Now that security is a board-level issue, clear, fact-based conversations with senior-level stakeholders are critical for securing necessary investments. Building on his team’s success with Bitsight SPM, Grieveson added Bitsight Cyber Risk Quantification (CRQ) to guide strategy and investment discussions with AVEVA’s leadership team and board.

He used SPM and CQR to drive efficient and productive conversations about risk, plan necessary investments, and measure the impact of those investments on the business.

“Bitsight helps explain and quantify to our executive committee exactly where we are in terms of our external-facing posture,” Grieveson said. “We now have a common taxonomy to quantify cyber risk exposure in a language that everyone understands, tell a cohesive story about what that risk means to our business, and guide decisions about security investments.”

The benefits extended beyond leadership discussions to impact the whole organization. “People are now building security into the ecosystem and their ways of working, so we’ve built a culture of security rather than having it be an afterthought,” Grieveson said.

Tim Grieveson
Chief Security Officer and SVP of Information Security, AVEVA

Bitsight gave us a new lens to really question if we were spending money in the right place and the impacts of those investments on our security posture"

Demonstrating security rigor to regulators and insurers

Given its role in critical infrastructure, AVEVA must comply with a wide range of regulations and standards, including the NIS2, Cyber Resilience Act, SOC2, ISO 270001, and more.
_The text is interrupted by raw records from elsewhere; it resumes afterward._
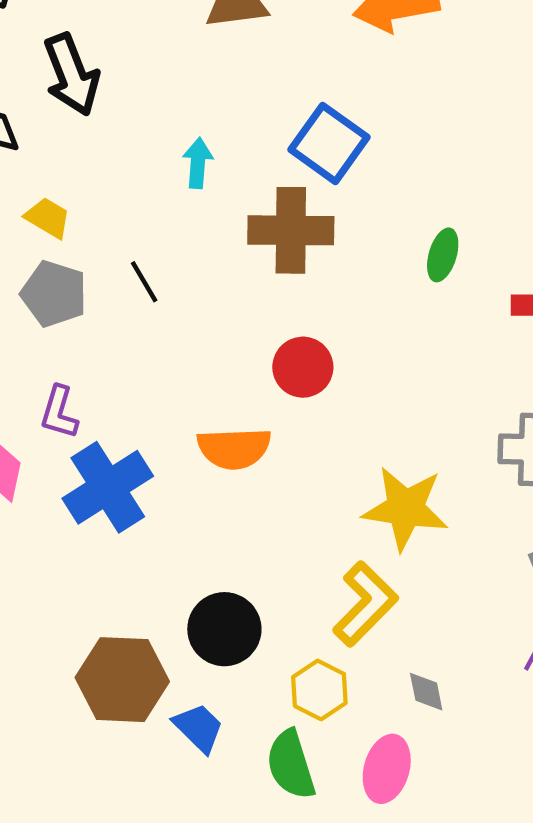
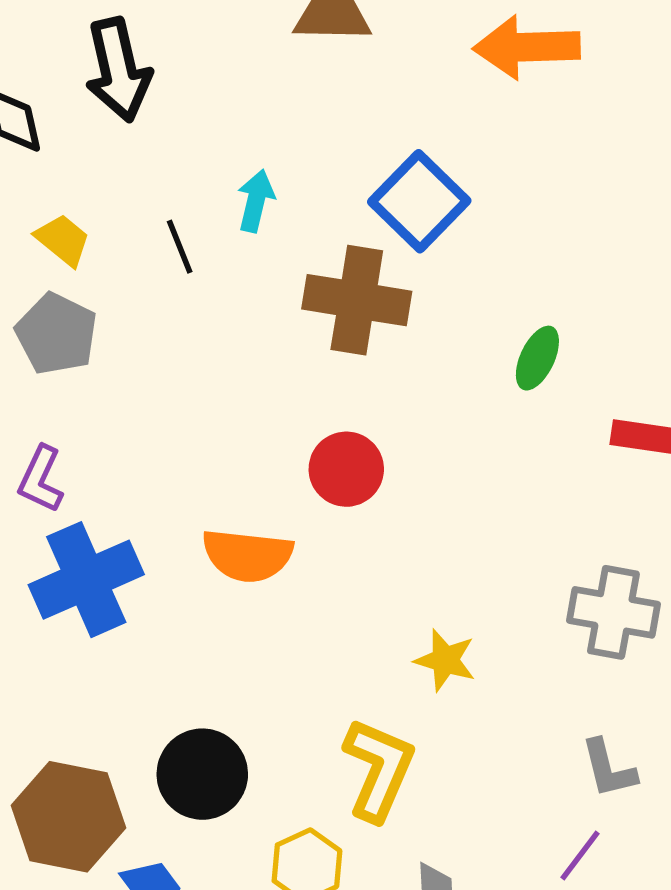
black line: (144, 282) -> (180, 247), moved
yellow star: (405, 508) -> (445, 660), size x0.6
yellow L-shape: (365, 604) -> (379, 769), turned -30

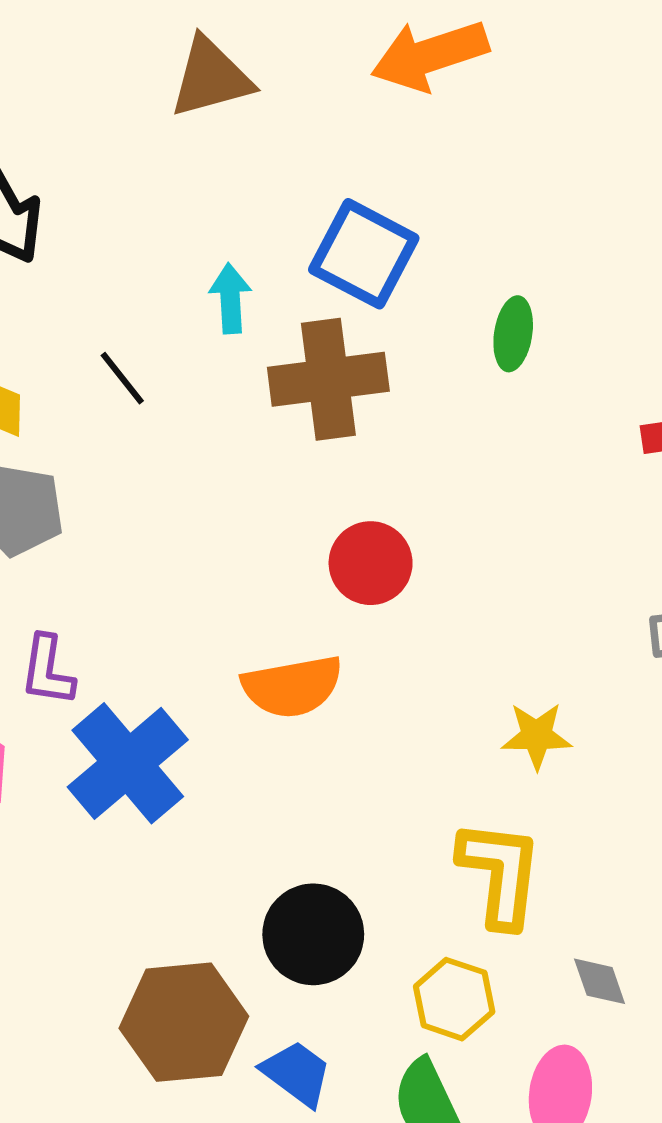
cyan arrow: (256, 201) -> (230, 298), moved
green ellipse: (537, 358) -> (513, 334), moved

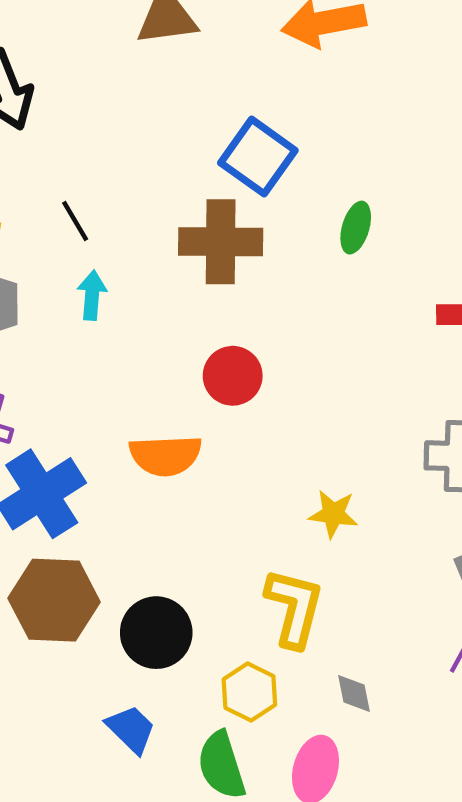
cyan arrow: (230, 298) -> (92, 295), moved
brown hexagon: (184, 1022) -> (54, 600), moved

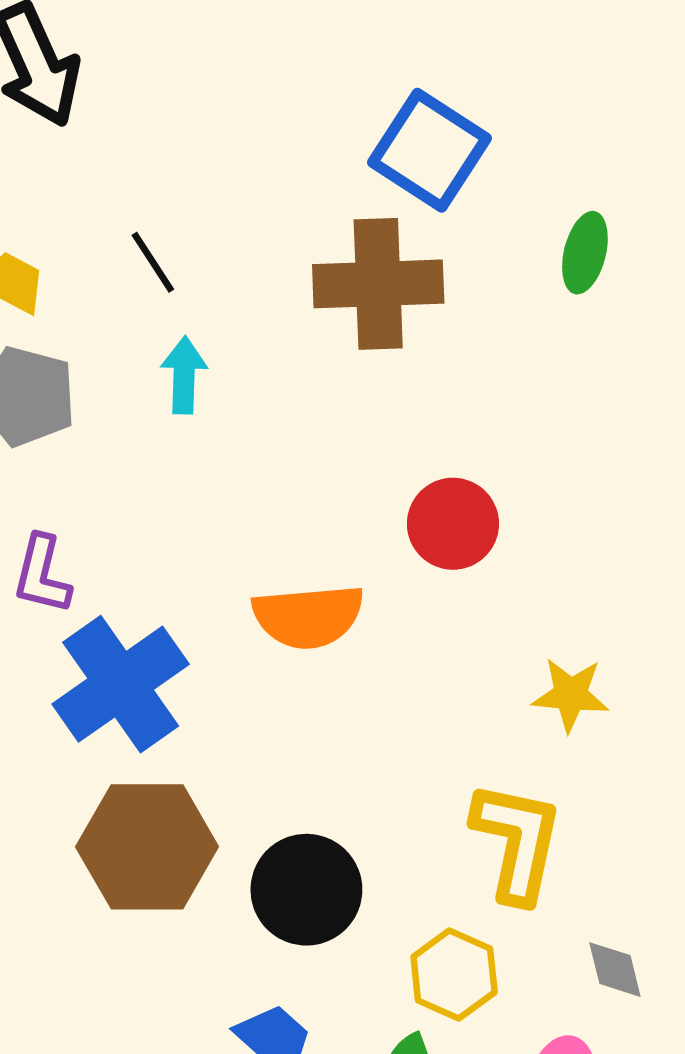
red circle: (233, 376) -> (453, 524), moved

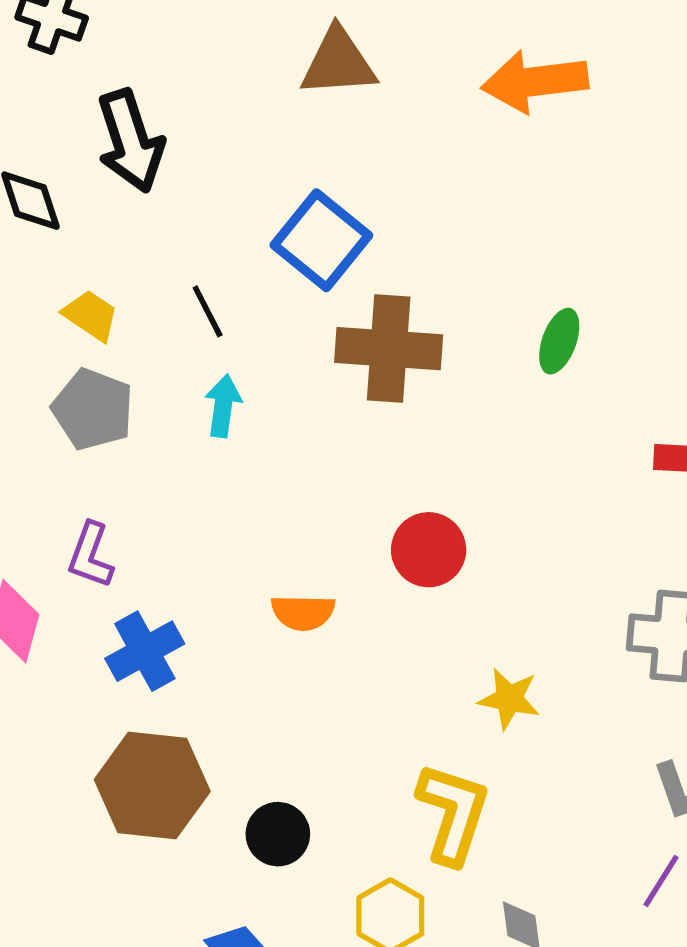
blue square: (429, 150) -> (321, 240), moved
orange semicircle: (308, 616) -> (303, 612), size x0.7
blue cross: (121, 684) -> (145, 651), size x0.7
black circle: (306, 890) -> (278, 834), size x0.7

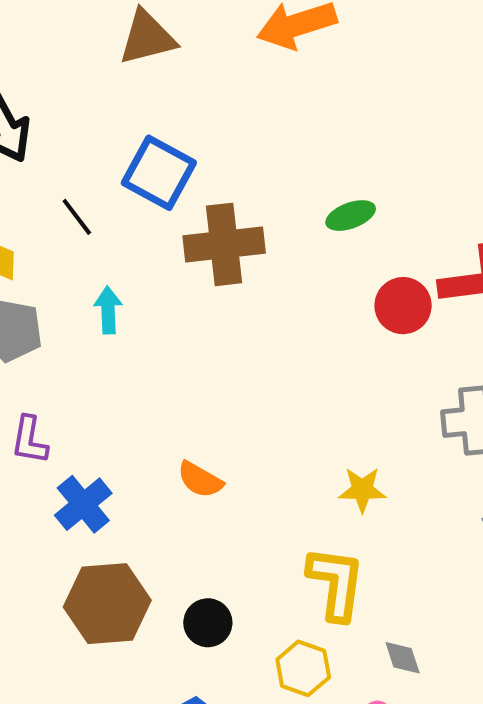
black line: (208, 311) -> (77, 217), moved
green ellipse: (559, 341) -> (351, 216), turned 60
red circle: (429, 550) -> (403, 306), moved
orange semicircle: (303, 612) -> (200, 480), moved, turned 39

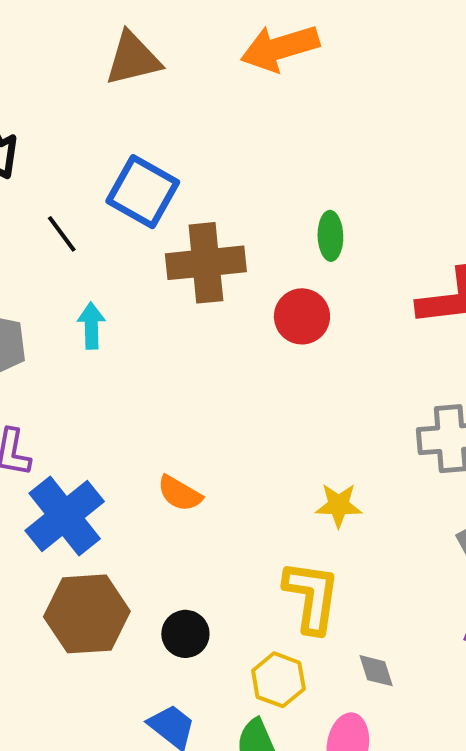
green ellipse: (351, 216) -> (330, 236), turned -72
red circle: (403, 306) -> (302, 316), moved
blue cross: (83, 504) -> (65, 516), size x1.4

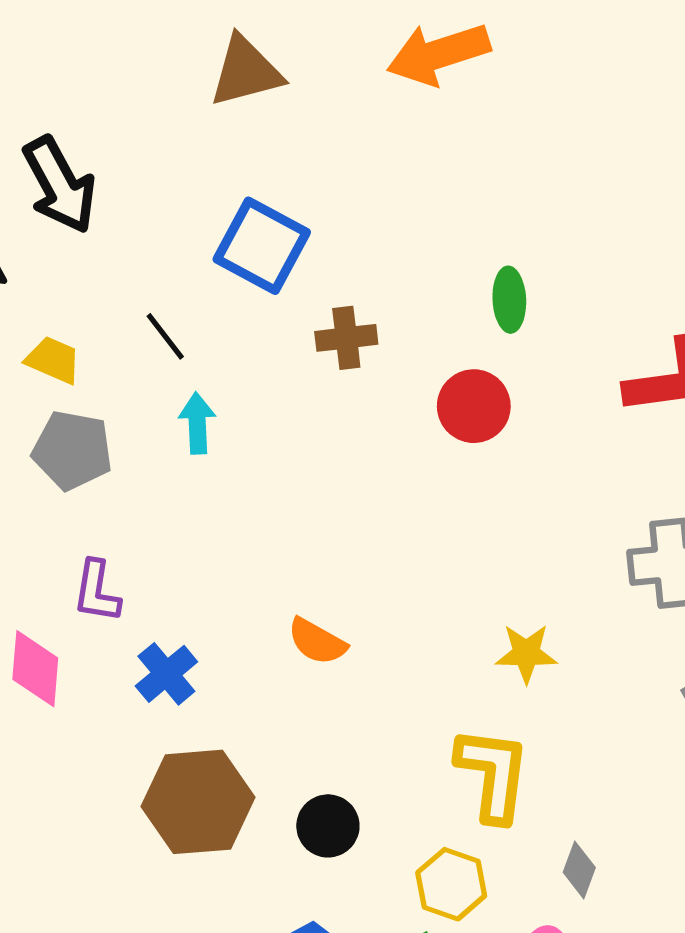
black line: (62, 234) -> (165, 336), moved
brown cross: (206, 263) -> (346, 338), size x0.6
blue cross: (65, 516) -> (166, 674), size x0.6
gray diamond: (376, 671) -> (579, 870), turned 39

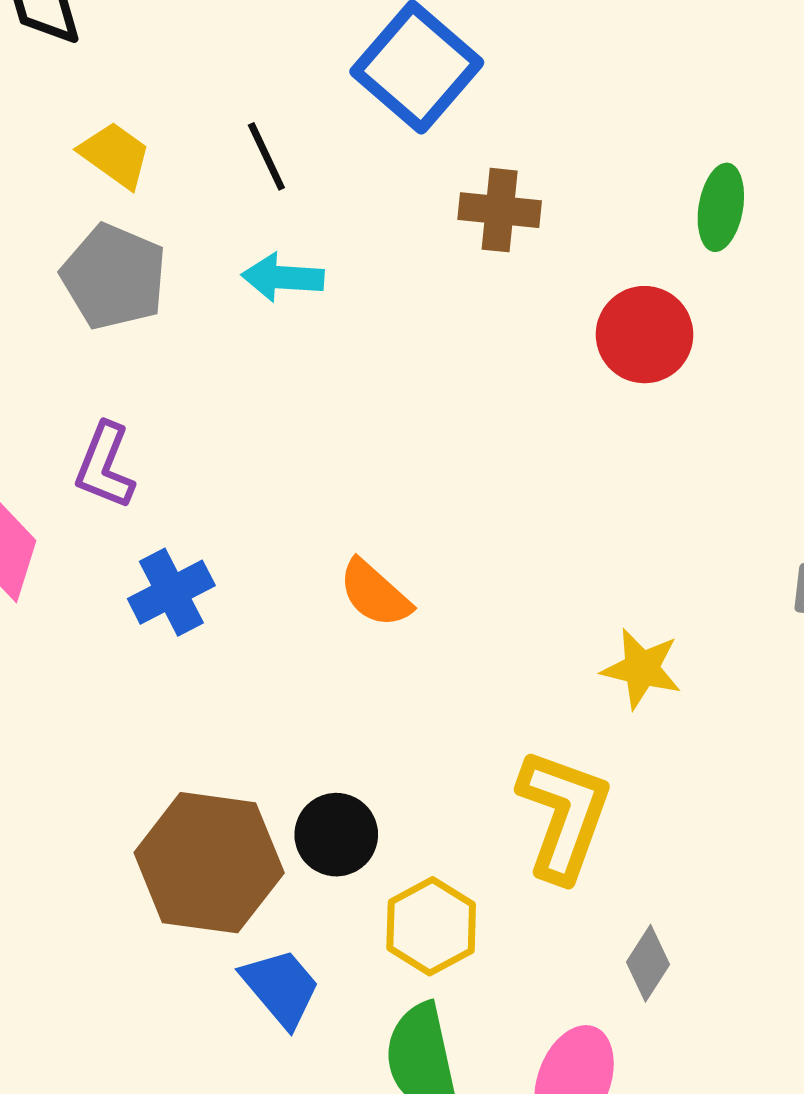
cyan arrow: (197, 423) -> (283, 277), turned -96
brown hexagon: (198, 802) -> (209, 863), moved
yellow hexagon: (451, 884) -> (431, 926), moved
AVEVA’s customers also regularly audit the company’s security capabilities.

“We have a significant number of external audits every year,” Grieveson said. “Bitsight gives us data, reports, and visibility to show that we are managing security well and that the controls we have in place are robust.”

This evidence of security rigor also helps with AVEVA’s insurers, who often seek to increase premiums based on companies’ risk posture. “We were able to justify our current posture and minimize any increases to our insurance costs,” Grieveson said.

Understanding and managing third-party risks

Recognizing the risks posed by their supply chain partners, AVEVA also incorporated Bitsight Continuous Monitoring to help with third-party risk management.

“Like many organizations, we use quite a few third parties to help deliver the capabilities of our services,” Grieveson said. “We’re making sure we understand the posture of our third parties — and even our fourth parties — and that we have a remediation path.” This is critical to AVEVA’s growth plans, particularly as cloud platforms and third-party capabilities like AI begin to play a larger role.

The ability to assess third-party security posture also de-risks AVEVA’s merger and acquisition activities. “It helps us understand the posture of any prospective acquisitions, and assess third parties thoroughly before we bring them on,” Grieveson said.